In this post, we’ll look at a set of tweets and try to determine its major theme(s). But first, a little bit of context.
As written by yamini5 on Analytics Vidhya, “Topic modelling[sic] refers to the task of identifying topics that best describes a set of documents.” Simply put, topic modeling refers to the process of ingesting a bunch of unstructured and unlabeled text data and then classifying them into the different topics that they represent. For example, we might have a collection of Emily Dickinson’s poems. When we try to classify them, we’re probably going to end up with the topics of life, death, and love. Topic modeling refers to how the computer can do all this using some fancy math (that we’re not going to talk about, LOL).
One popular algorithm for doing topic modeling is LDA or Latent Dirichlet Allocation. However, LDA has two major limitations: 1) it assumes the text is a mixture of topics, and 2) it performs poorly on short text (<50 words).
Enter our protagonist: GSDMM.
GSDMM, short for Gibbs Sampling Dirichlet Multinomial Mixture, is a model proposed by Jianhua Yin and Jianyong Wang that works better than vanilla LDA. It assumes that one document is only about one topic, and it works great on short texts like tweets and movie reviews. Matyas Amrouche has a great article if you want the intuition behind the algorithm. Or, if you’d prefer, you can read the original paper here.
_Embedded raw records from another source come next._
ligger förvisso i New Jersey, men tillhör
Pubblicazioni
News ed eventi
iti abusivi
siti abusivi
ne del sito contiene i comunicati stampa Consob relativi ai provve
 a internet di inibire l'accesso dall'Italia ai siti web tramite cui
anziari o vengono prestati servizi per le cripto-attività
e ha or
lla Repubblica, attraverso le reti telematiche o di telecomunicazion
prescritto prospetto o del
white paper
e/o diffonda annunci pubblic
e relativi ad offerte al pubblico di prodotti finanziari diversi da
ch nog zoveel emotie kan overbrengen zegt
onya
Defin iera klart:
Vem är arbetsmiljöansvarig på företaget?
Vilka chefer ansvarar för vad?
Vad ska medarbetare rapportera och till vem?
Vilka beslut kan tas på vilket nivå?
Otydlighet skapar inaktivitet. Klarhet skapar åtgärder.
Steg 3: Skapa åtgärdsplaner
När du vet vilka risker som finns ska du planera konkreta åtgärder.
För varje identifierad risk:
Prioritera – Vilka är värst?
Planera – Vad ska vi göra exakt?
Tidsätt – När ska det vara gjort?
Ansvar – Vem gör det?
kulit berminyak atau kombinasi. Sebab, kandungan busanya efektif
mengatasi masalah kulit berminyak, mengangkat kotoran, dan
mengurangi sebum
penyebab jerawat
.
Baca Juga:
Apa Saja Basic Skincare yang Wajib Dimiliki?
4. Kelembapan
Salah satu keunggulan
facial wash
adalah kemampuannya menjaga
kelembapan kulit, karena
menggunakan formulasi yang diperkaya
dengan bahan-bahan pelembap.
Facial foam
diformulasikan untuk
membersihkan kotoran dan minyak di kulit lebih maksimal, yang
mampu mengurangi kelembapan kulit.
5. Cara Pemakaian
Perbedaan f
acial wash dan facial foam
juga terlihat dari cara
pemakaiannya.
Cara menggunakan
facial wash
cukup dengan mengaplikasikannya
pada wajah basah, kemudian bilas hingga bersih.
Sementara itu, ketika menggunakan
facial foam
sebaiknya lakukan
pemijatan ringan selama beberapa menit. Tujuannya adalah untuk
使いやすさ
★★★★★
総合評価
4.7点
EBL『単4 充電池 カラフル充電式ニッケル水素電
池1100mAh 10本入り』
Today, we’ll take a bunch of tweets from former President Donald Trump and try to apply topic modeling. This hands-on tutorial aims to assign a topic to each one of former President Trump’s tweets.
Let’s dig in.
First, go to thetrumparchive.com and click on “Retweet filters” and “Hide Retweets” buttons to exclude the retweets from our analysis.
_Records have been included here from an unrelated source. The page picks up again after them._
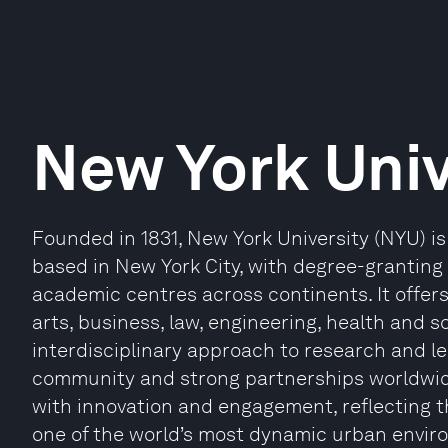
New York Univ
Founded in 1831, New York University (NYU) is 
based in New York City, with degree-grantin
academic centres across continents. It off
arts, business, law, engineering, health and s
interdisciplinary approach to research and le
community and strong partnerships worldwi
with innovation and engagement, reflecting t
one of the world’s most dynamic urban envir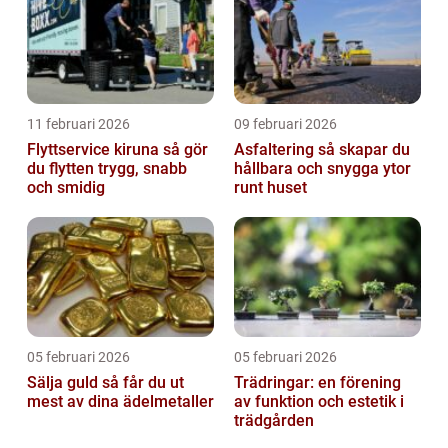
11 februari 2026
09 februari 2026
Flyttservice kiruna så gör
Asfaltering så skapar du
du flytten trygg, snabb
hållbara och snygga ytor
och smidig
runt huset
05 februari 2026
05 februari 2026
Sälja guld så får du ut
Trädringar: en förening
mest av dina ädelmetaller
av funktion och estetik i
trädgården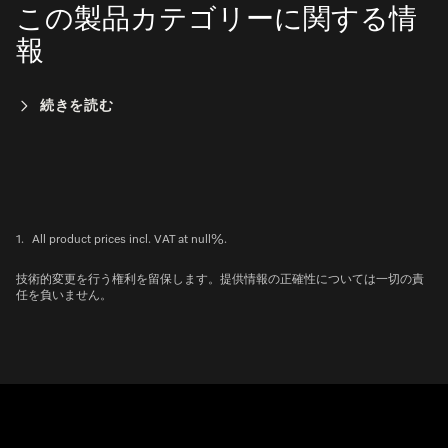
この製品カテゴリーに関する情
報
続きを読む
1.
All product prices incl. VAT at null%.
技術的変更を行う権利を留保します。提供情報の正確性については一切の責
任を負いません。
Then, click on “Date filters” and set the date range from 2020–11–07 to 2021–01–07.
Next, we’ll export the tweets into a json file. Click on the “Export” button.
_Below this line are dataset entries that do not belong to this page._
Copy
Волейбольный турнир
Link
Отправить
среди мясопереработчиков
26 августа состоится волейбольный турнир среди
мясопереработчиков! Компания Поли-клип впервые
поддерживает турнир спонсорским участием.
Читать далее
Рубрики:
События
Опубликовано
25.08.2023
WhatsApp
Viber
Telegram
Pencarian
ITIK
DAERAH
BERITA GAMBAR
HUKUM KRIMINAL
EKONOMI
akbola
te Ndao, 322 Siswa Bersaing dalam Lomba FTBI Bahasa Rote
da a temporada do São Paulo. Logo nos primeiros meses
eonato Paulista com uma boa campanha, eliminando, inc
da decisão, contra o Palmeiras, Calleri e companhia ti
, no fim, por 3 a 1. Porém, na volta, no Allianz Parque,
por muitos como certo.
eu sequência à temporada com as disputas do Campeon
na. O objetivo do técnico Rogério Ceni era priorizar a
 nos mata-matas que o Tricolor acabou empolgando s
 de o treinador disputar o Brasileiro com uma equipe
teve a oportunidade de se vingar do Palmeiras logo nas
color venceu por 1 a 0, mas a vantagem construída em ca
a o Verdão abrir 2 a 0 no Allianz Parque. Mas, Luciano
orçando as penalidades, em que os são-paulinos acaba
Click on “Start export” to continue with the process.
This is what you’ll see while it’s processing.
Once done, click on the lower right corner of the box that appears and drag it to the right to make it bigger and easier to see.
Click somewhere inside the text box and then press CTRL+A (press the CTRL key and the letter “A” on the keyboard at the same time) to select everything inside the text box.
Once everything is selected, everything inside the box will be highlighted.
Place your cursor over the blue highlighting and…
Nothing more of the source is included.